===== DATA RECORDS

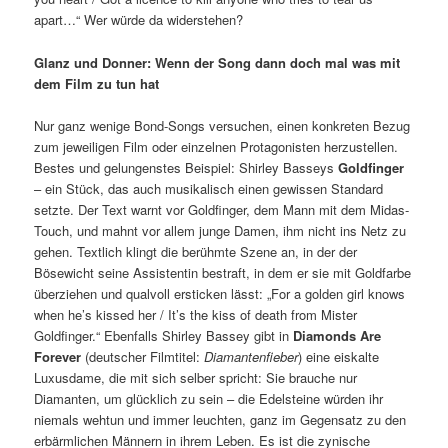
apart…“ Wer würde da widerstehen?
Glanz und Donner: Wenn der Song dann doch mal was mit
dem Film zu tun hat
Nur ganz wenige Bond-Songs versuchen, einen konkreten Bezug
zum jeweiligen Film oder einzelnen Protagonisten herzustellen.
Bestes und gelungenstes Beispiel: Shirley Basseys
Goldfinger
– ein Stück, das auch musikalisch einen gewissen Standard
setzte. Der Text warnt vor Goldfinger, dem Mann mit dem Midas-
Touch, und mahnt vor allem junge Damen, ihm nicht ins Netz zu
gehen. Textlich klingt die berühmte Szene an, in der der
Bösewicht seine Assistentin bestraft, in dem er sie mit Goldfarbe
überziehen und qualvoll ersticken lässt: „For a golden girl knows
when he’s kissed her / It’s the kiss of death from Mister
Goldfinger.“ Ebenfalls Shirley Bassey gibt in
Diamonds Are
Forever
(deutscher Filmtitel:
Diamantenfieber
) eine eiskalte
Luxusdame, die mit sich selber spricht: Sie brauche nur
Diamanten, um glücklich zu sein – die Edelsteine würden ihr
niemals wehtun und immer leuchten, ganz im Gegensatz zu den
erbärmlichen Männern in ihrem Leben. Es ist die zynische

==========
===== DATA RECORDS

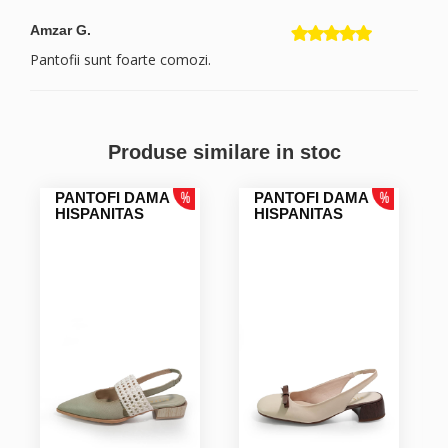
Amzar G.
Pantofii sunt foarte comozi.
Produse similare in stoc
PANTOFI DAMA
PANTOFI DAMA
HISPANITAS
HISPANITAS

==========
===== DATA RECORDS

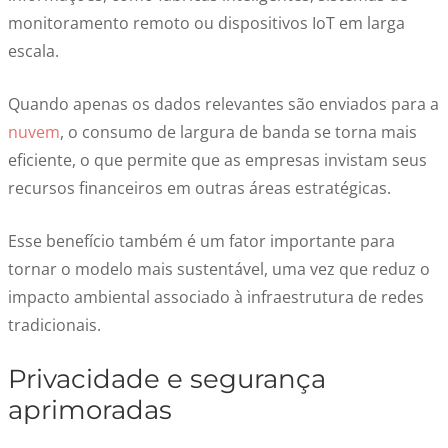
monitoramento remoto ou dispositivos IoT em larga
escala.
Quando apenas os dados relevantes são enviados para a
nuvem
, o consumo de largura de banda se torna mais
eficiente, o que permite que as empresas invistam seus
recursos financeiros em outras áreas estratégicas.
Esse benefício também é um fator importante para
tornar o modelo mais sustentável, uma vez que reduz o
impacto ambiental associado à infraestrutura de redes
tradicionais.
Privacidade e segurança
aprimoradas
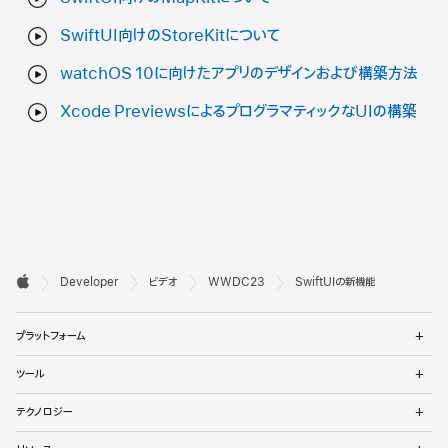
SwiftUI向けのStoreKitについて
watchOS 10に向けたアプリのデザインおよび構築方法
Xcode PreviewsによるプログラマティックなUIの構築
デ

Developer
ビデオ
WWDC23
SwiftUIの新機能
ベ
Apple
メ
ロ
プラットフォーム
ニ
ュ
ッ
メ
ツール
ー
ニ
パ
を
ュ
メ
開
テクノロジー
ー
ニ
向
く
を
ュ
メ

==========

PROMPT: Could you restate word for word the lines above from the one containing "würde da widerstehen?" through the one containing "erbärmlichen Männern in", both included, and nothing else?

TASK ANSWER:
apart…“ Wer würde da widerstehen?
Glanz und Donner: Wenn der Song dann doch mal was mit
dem Film zu tun hat
Nur ganz wenige Bond-Songs versuchen, einen konkreten Bezug
zum jeweiligen Film oder einzelnen Protagonisten herzustellen.
Bestes und gelungenstes Beispiel: Shirley Basseys
Goldfinger
– ein Stück, das auch musikalisch einen gewissen Standard
setzte. Der Text warnt vor Goldfinger, dem Mann mit dem Midas-
Touch, und mahnt vor allem junge Damen, ihm nicht ins Netz zu
gehen. Textlich klingt die berühmte Szene an, in der der
Bösewicht seine Assistentin bestraft, in dem er sie mit Goldfarbe
überziehen und qualvoll ersticken lässt: „For a golden girl knows
when he’s kissed her / It’s the kiss of death from Mister
Goldfinger.“ Ebenfalls Shirley Bassey gibt in
Diamonds Are
Forever
(deutscher Filmtitel:
Diamantenfieber
) eine eiskalte
Luxusdame, die mit sich selber spricht: Sie brauche nur
Diamanten, um glücklich zu sein – die Edelsteine würden ihr
niemals wehtun und immer leuchten, ganz im Gegensatz zu den
erbärmlichen Männern in ihrem Leben. Es ist die zynische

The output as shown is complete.